Aukey has entered the true wireless headphone market with its first pair; the Aukey Key Series T10 earbuds. Following up on the B80 headphones, Aukey has ditched the neck wire with inline remote to deliver a completely wire-free experience.Given that this is Aukey’s first foray into the world of true wireless headphones, it suffices to say I’m left pretty impressed. Here’s what I thought of the Key Series T10 earbuds.
Comfortable, Straight From the Case
I must say, I was a bit concerned about how comfortable these little buds were going to be. Aukey has moved away from the “hook style” earwings that its B80 headphones featured and instead replaced with a more rigid arched earwing.
I complained about this kind of arched earwing in my review of the Soundcore Liberty 2 Pro earphones. I felt this less collapsible design made them too rigid and a little uncomfortable. This was the concern with the Aukey T10s. How wrong I was.
Straight from the case (we’ll come to the case shortly) they were very comfortable in my ears. In fact, I would go as far as to say they are a perfect fit. Quite the accolade straight from the factory. Normally I would have to mess around with ear tips and wings until I find the right combination. Not with the T10s.

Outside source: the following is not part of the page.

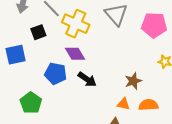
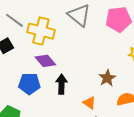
black arrow: (87, 79) -> (61, 84), turned -114
orange triangle: (123, 104) -> (89, 103), moved, turned 32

The earbuds themselves have a smooth finish to their chassis, so they feel nice to hold in your hand and your ear. They fit snugly and they feel very secure in your ears. I can thrash out some air-drumming (with Animal-style head movements) and still they stay in place. Secure!
You receive two pairs each of additional ear-tips and wings in the box, so the fit is entirely customizable to suit your own ears. They come with the medium ear wings pre-installed, along with the smaller tips.
With IPX5-rated water resistance, you could get out for a run in the rain without the fear of frazzling the buds with water ingress. This makes them great for exercise, too, as your sweat won’t get inside and ruin your headphones.
The Capacitive Controls Are a Delight
I’m a big fan of capacitive controls. They add to the overall aesthetic experience of a device because the design flow isn’t interrupted by buttons popping out all over the place. Aukey placed the T10 capacitive controls beneath the logo panel at the side of each earbud.
The capacitive controls are useable either on their own or in combinations, with different gestures achieving different results. The same controls are used for both media playback, taking calls, and launching your voice assistant.
For audio streaming, play and pause are controlled with a quick tap of the capacitive controls on the side of either headphone. It doesn’t matter which one. Increasing the volume requires a long-touch on the right earbud, with a decrease in volume controlled by the left earbud. Skipping forward to the next track? Double-tap the right earbud. Double-tapping the left earbud allows you to go back a track.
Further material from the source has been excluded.